Where There Are No Pharmacists covers:

  • The concept of National Medicines Policies
  • Principles of selection: Therapeutics Committees, Treatment Guidelines, Standard Medicines Lists
  • Procurement, stock management and supply: sources and prices, quantification, quality issues, storage and stock control
  • The process of dispensing, and dispensing according to treatment guidelines
  • Rational Use of Medicines
  • Integrating vertical programs like IMCI, STI and HIV programs, Reproductive Health
  • Explaining to patients and communities the role of medicines and how to use medicines safely
  • For communities: Where There Are No Pharmacists contains information to help communities benefit from the use of medicines. It does not provide clinical advice but emphasizes the need to adhere to national standard treatment guidelines or, in their absence, toappropriate texts and guidelines. Whole communities can be empowered through empowering health workers.

This bookdoes not replace the need for qualified pharmacists; however, there are not enough pharmacists available to manage medicines in all places. The goal of Where There Are No Pharmacists is to fill this gap by increasing the number of health workers who:

  • responsibly maintain a reliable supply of good quality, essential medicines
  • manage medicines efficiently by carrying out activities in the best professional way
  • accurately dispense medicines to the community with relevant information and
  • continue to remain competent in their professional role as managers of medicines.
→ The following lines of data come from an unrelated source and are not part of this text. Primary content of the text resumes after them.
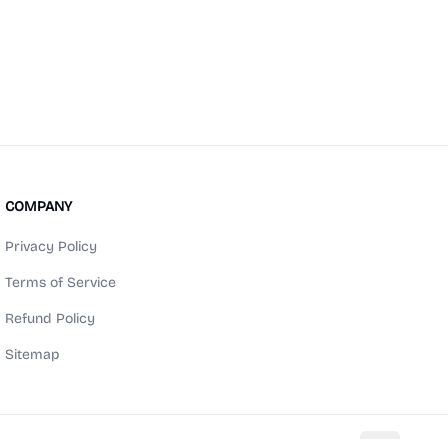
COMPANY
Privacy Policy
Terms of Service
Refund Policy
Sitemap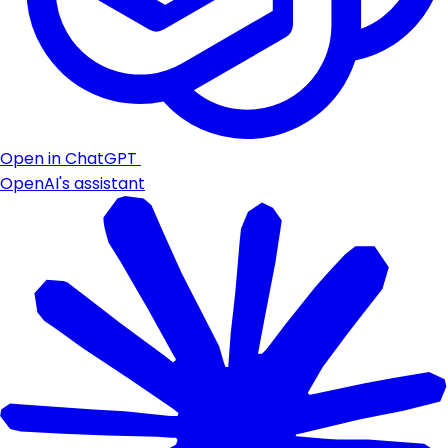
Open in ChatGPT
OpenAI's assistant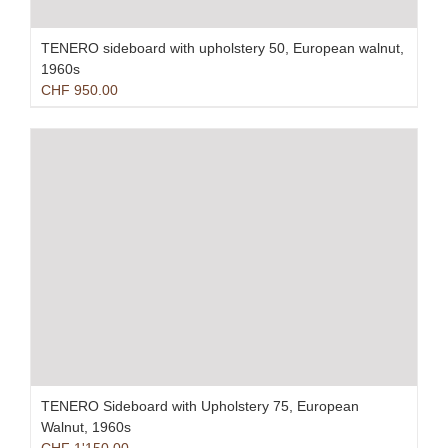
TENERO sideboard with upholstery 50, European walnut,
1960s
CHF
950.00
TENERO Sideboard with Upholstery 75, European
Walnut, 1960s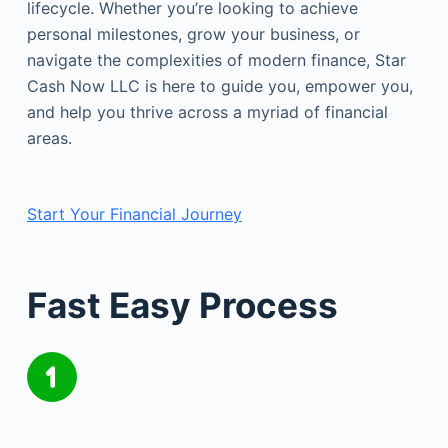
lifecycle. Whether you’re looking to achieve
personal milestones, grow your business, or
navigate the complexities of modern finance, Star
Cash Now LLC is here to guide you, empower you,
and help you thrive across a myriad of financial
areas.
Start Your Financial Journey
Fast Easy Process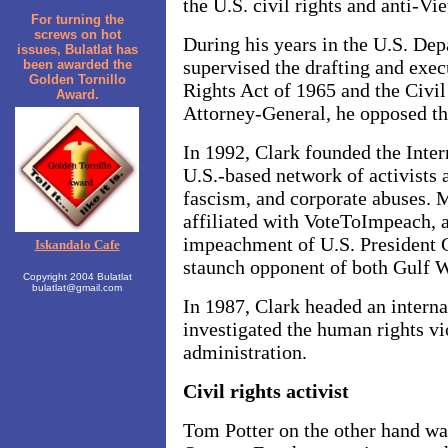
the U.S. civil rights and anti-
For turning the
screws on hot
During his years in the U.S. Dep
issues, Bulatlat has
supervised the drafting and exec
been awarded the
Golden Tornillo
Rights Act of 1965 and the Civil
Award.
Attorney-General, he opposed th
In 1992, Clark founded the Inter
U.S.-based network of activists 
fascism, and corporate abuses. M
affiliated with VoteToImpeach, a
impeachment of U.S. President 
Iskandalo Cafe
staunch opponent of both Gulf 
Copyright 2004 Bulatlat
bulatlat@gmail.com
In 1987, Clark headed an interna
investigated the human rights vi
administration.
Civil rights activist
Tom Potter on the other hand wa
For ten years the first edition has assisted students, teachers and policy makers as well as health workers doing the work of pharmacists.  In addition, ordinary community members have been able to learn much about medicines affecting their lives. The book has proved to be clearly written and presented for people whose first language is not English – making it easy to translate the concepts into local languages.

 The second edition of Where There Are No Pharmacists includes expanded sections on:

  • Antimicrobial resistance and the need for wise use of antimicrobial medicines.  The development of antibiotics was one of the most important advances of medicine. Now, because of the overuse and misuse of antibiotics, bacterial infections that were once easily cured with antibiotics are becoming harder to treat. This section includes practical strategies to help health workers manage antimicrobial medicines wisely in their community.
  • Tuberculosis (TB)  TB has become much more difficult to treat because some TB bacteria have become resistant to the medicines previously used to treat TB. This expanded section includes more strategies to help community people understand TB and the best ways to cure the disease completely
  • Medicines and older peopleNot all older people are frail but older people often suffer from a number of conditions and need several medicines at the same time to manage their conditions. Their treatment can become complicated and this new edition includes information to help the health workers, carers and the people themselves understand and manage their conditions.
  • The use of zinc with oral rehydration salts (ORS) for diarrhoea in children  In children, ORS should be given together with zinc tablets. Zinc is a mineral in our body that is lost when we have diarrhoea. Zinc together with the ORS will help a child get better quickly and increase the child’s resistance so s/he will not catch diarrhoea again for the next two or three months. This section provides instructions on preparing ORS and zinc to give to a child with diarrhoea.
  • Waste management  Guidelines are provided for having as little waste as possible and for safe disposal of any unavoidable waste.  Medical waste can be hazardous; if you do not dispose of it correctly, health personnel, waste handlers, and the community risk being seriously injured or infected.

The resource section has also been updated to facilitate access to the most useful resources.